#### [Aim of the task]
Print every record exactly, omitting none.

#### [Provided data]
────────────────
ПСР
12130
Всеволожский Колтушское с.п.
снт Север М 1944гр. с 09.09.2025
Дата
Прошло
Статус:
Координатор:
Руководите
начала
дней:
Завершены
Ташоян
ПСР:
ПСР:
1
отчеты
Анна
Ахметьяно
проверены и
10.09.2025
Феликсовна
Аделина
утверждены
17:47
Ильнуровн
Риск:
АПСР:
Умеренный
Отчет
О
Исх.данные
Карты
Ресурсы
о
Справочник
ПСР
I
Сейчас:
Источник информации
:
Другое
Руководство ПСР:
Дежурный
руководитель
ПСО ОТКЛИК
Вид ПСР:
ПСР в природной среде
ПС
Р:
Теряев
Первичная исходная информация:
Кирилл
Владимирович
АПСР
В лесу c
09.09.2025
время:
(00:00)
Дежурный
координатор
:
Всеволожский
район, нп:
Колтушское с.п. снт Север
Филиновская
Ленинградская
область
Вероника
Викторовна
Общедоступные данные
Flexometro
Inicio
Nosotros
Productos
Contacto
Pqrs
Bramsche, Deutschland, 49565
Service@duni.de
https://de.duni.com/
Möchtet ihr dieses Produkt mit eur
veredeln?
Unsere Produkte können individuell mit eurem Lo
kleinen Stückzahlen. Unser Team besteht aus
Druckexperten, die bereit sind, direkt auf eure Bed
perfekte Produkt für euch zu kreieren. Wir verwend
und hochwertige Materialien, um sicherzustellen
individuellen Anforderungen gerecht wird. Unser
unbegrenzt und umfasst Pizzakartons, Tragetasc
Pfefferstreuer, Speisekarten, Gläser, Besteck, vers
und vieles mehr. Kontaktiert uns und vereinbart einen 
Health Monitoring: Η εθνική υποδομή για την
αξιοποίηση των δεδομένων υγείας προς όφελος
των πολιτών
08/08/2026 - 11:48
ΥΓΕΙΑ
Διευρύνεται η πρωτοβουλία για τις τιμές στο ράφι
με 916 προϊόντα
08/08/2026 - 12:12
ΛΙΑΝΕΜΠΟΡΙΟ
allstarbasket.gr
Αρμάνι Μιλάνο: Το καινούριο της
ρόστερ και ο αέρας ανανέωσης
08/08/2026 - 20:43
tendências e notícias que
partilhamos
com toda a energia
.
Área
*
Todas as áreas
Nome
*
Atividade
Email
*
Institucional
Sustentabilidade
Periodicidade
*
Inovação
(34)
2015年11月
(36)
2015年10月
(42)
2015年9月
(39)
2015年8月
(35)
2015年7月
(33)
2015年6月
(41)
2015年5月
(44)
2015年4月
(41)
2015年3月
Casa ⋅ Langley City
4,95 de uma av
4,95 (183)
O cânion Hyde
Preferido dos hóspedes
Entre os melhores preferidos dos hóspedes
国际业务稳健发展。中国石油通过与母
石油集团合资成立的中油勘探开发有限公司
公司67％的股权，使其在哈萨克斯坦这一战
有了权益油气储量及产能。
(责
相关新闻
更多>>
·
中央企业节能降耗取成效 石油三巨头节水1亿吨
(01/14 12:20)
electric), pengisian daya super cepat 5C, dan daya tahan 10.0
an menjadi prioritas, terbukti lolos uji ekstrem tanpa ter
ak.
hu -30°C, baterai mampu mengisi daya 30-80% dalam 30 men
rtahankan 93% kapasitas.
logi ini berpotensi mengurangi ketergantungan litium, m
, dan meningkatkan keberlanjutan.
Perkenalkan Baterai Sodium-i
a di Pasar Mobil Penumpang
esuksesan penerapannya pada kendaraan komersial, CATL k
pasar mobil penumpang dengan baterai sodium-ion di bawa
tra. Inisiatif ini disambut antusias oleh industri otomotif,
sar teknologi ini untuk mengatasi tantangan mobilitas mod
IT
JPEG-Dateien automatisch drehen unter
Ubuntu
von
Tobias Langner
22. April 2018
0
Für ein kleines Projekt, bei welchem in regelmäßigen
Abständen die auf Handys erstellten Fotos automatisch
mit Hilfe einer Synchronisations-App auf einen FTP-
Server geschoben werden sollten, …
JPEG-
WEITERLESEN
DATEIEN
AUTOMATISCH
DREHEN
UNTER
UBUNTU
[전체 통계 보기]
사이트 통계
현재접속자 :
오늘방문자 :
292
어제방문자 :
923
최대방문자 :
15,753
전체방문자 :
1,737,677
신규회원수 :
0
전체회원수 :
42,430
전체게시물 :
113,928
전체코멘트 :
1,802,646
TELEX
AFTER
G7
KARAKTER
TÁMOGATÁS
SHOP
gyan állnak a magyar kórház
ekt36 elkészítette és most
────────────────
#### [Answer area]
ПСР
12130
Всеволожский Колтушское с.п.
снт Север М 1944гр. с 09.09.2025
Дата
Прошло
Статус:
Координатор:
Руководите
начала
дней:
Завершены
Ташоян
ПСР:
ПСР:
1
отчеты
Анна
Ахметьяно
проверены и
10.09.2025
Феликсовна
Аделина
утверждены
17:47
Ильнуровн
Риск:
АПСР:
Умеренный
Отчет
О
Исх.данные
Карты
Ресурсы
о
Справочник
ПСР
I
Сейчас:
Источник информации
:
Другое
Руководство ПСР:
Дежурный
руководитель
ПСО ОТКЛИК
Вид ПСР:
ПСР в природной среде
ПС
Р:
Теряев
Первичная исходная информация:
Кирилл
Владимирович
АПСР
В лесу c
09.09.2025
время:
(00:00)
Дежурный
координатор
:
Всеволожский
район, нп:
Колтушское с.п. снт Север
Филиновская
Ленинградская
область
Вероника
Викторовна
Общедоступные данные
Flexometro
Inicio
Nosotros
Productos
Contacto
Pqrs
Bramsche, Deutschland, 49565
Service@duni.de
https://de.duni.com/
Möchtet ihr dieses Produkt mit eur
veredeln?
Unsere Produkte können individuell mit eurem Lo
kleinen Stückzahlen. Unser Team besteht aus
Druckexperten, die bereit sind, direkt auf eure Bed
perfekte Produkt für euch zu kreieren. Wir verwend
und hochwertige Materialien, um sicherzustellen
individuellen Anforderungen gerecht wird. Unser
unbegrenzt und umfasst Pizzakartons, Tragetasc
Pfefferstreuer, Speisekarten, Gläser, Besteck, vers
und vieles mehr. Kontaktiert uns und vereinbart einen 
Health Monitoring: Η εθνική υποδομή για την
αξιοποίηση των δεδομένων υγείας προς όφελος
των πολιτών
08/08/2026 - 11:48
ΥΓΕΙΑ
Διευρύνεται η πρωτοβουλία για τις τιμές στο ράφι
με 916 προϊόντα
08/08/2026 - 12:12
ΛΙΑΝΕΜΠΟΡΙΟ
allstarbasket.gr
Αρμάνι Μιλάνο: Το καινούριο της
ρόστερ και ο αέρας ανανέωσης
08/08/2026 - 20:43
tendências e notícias que
partilhamos
com toda a energia
.
Área
*
Todas as áreas
Nome
*
Atividade
Email
*
Institucional
Sustentabilidade
Periodicidade
*
Inovação
(34)
2015年11月
(36)
2015年10月
(42)
2015年9月
(39)
2015年8月
(35)
2015年7月
(33)
2015年6月
(41)
2015年5月
(44)
2015年4月
(41)
2015年3月
Casa ⋅ Langley City
4,95 de uma av
4,95 (183)
O cânion Hyde
Preferido dos hóspedes
Entre os melhores preferidos dos hóspedes
国际业务稳健发展。中国石油通过与母
石油集团合资成立的中油勘探开发有限公司
公司67％的股权，使其在哈萨克斯坦这一战
有了权益油气储量及产能。
(责
相关新闻
更多>>
·
中央企业节能降耗取成效 石油三巨头节水1亿吨
(01/14 12:20)
electric), pengisian daya super cepat 5C, dan daya tahan 10.0
an menjadi prioritas, terbukti lolos uji ekstrem tanpa ter
ak.
hu -30°C, baterai mampu mengisi daya 30-80% dalam 30 men
rtahankan 93% kapasitas.
logi ini berpotensi mengurangi ketergantungan litium, m
, dan meningkatkan keberlanjutan.
Perkenalkan Baterai Sodium-i
a di Pasar Mobil Penumpang
esuksesan penerapannya pada kendaraan komersial, CATL k
pasar mobil penumpang dengan baterai sodium-ion di bawa
tra. Inisiatif ini disambut antusias oleh industri otomotif,
sar teknologi ini untuk mengatasi tantangan mobilitas mod
IT
JPEG-Dateien automatisch drehen unter
Ubuntu
von
Tobias Langner
22. April 2018
0
Für ein kleines Projekt, bei welchem in regelmäßigen
Abständen die auf Handys erstellten Fotos automatisch
mit Hilfe einer Synchronisations-App auf einen FTP-
Server geschoben werden sollten, …
JPEG-
WEITERLESEN
DATEIEN
AUTOMATISCH
DREHEN
UNTER
UBUNTU
[전체 통계 보기]
사이트 통계
현재접속자 :
오늘방문자 :
292
어제방문자 :
923
최대방문자 :
15,753
전체방문자 :
1,737,677
신규회원수 :
0
전체회원수 :
42,430
전체게시물 :
113,928
전체코멘트 :
1,802,646
TELEX
AFTER
G7
KARAKTER
TÁMOGATÁS
SHOP
gyan állnak a magyar kórház
ekt36 elkészítette és most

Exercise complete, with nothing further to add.